Teaching and Learning

It’s Women’s HerStory Month: What is Gender and Women’s Studies?

Women’s Herstory Month at BMCC will take place March 1 – April 16, 2019.

As we kick off Women’s HerStory Month here at BMCC, it seems useful to share a bit about the discipline of Gender and Women’s Studies (GWS) for those who might not be familiar but are interested. The GWS AA program at BMCC is now in its fourth semester. It currently resides in the Department of Speech, Communications, and Theatre Arts, as well as the Department of Social Sciences, Human Services, and Criminal Justice. There is an interdisciplinary board of faculty from across the college who were integral to its creation and continue to recommend directions for the program.

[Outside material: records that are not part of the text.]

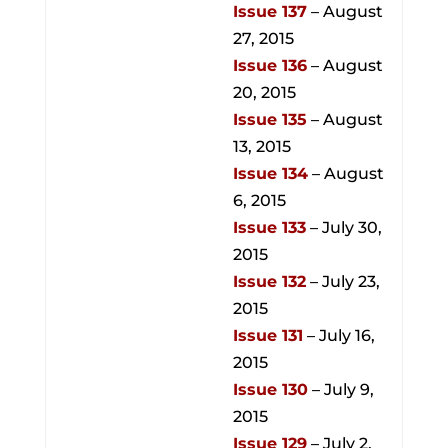
Issue 137
– August
27, 2015
Issue 136
– August
20, 2015
Issue 135
– August
13, 2015
Issue 134
– August
6, 2015
Issue 133
– July 30,
2015
Issue 132
– July 23,
2015
Issue 131
– July 16,
2015
Issue 130
– July 9,
2015
Issue 129
– July 2,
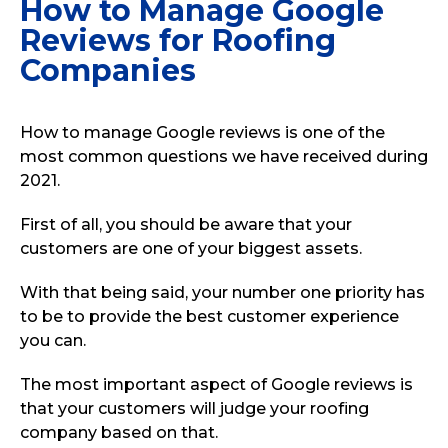
How to Manage Google
Reviews for Roofing
Companies
How to manage Google reviews is one of the
most common questions we have received during
2021.
First of all, you should be aware that your
customers are one of your biggest assets.
With that being said, your number one priority has
to be to provide the best customer experience
you can.
The most important aspect of Google reviews is
that your customers will judge your roofing
company based on that.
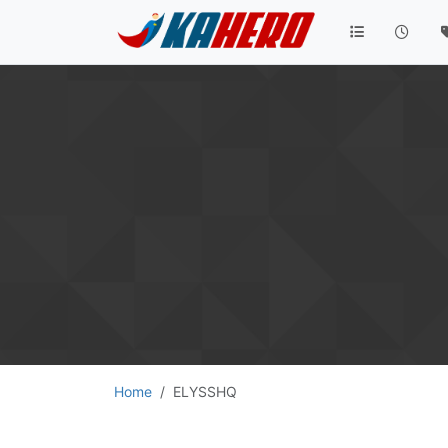
Home
ELYSSHQ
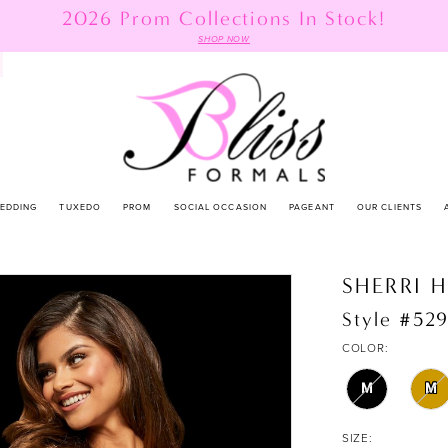
2026 Prom Collections In Stock!
SHOP NOW
EDDING
TUXEDO
PROM
SOCIAL OCCASION
PAGEANT
OUR CLIENTS
SHERRI H
Style #52
COLOR:
M
M
SIZE:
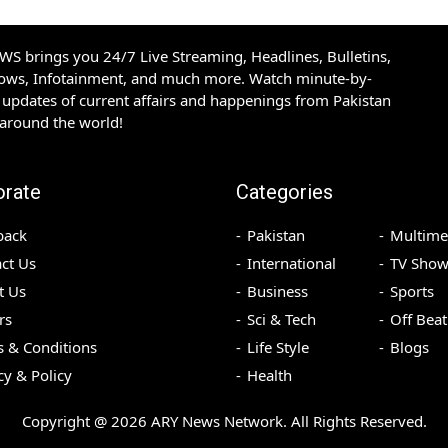
S brings you 24/7 Live Streaming, Headlines, Bulletins,
hows, Infotainment, and much more. Watch minute-by-
updates of current affairs and happenings from Pakistan
 around the world!
orate
Categories
back
Pakistan
Multime
ct Us
International
TV Show
t Us
Business
Sports
rs
Sci & Tech
Off Beat
 & Conditions
Life Style
Blogs
cy & Policy
Health
Copyright @
2026
ARY News Network. All Rights Reserved.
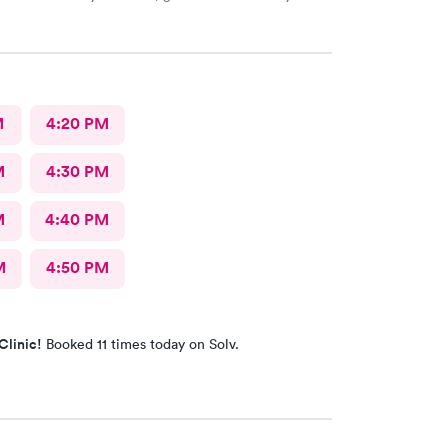
kly to figure out my sore throat issues. This is
 my primary care!!
M
4:20 PM
M
4:30 PM
M
4:40 PM
M
4:50 PM
Clinic!
Booked 11 times today on Solv.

There are many accounts of the history of GWS programs at the college level. The first program was founded at San Diego State University in 1970. GWS emerged then through feminist activism and the need to pay attention to “new subjects.” Many of these “new subjects” are grounded in the real-life experiences of marginalized groups, like women. Subjects such as domestic violence, the feminization of poverty, women’s health, and the concept of gender as it runs through all of our lives, cultures, and philosophies, are just some of the areas GWS programs drew, and draw, attention to.

GWS is one of the fastest growing disciplines, not just in the United States, but in the world. According to Michelle Rowley, Associate Professor of Women’s Studies at the University of Maryland, “There are few parts of the globe that have not been touched by the exponential growth of women’s studies: There are programs in about 65 countries, including Uganda, Lebanon, and South Korea.” The awareness and critical thinking these programs have brought to countries with low ratings on the United Nations Gender Equality Index have led to legislative change and taught “the power of saying ‘no!’ to injustice.” GWS, because of the pressing issues of inequality and oppression that it addresses, is increasingly critical in our globalized world. Students of GWS learn a global social responsibility that is central to GWS, but often only touched upon or must be sought out in other more traditional academic disciplines.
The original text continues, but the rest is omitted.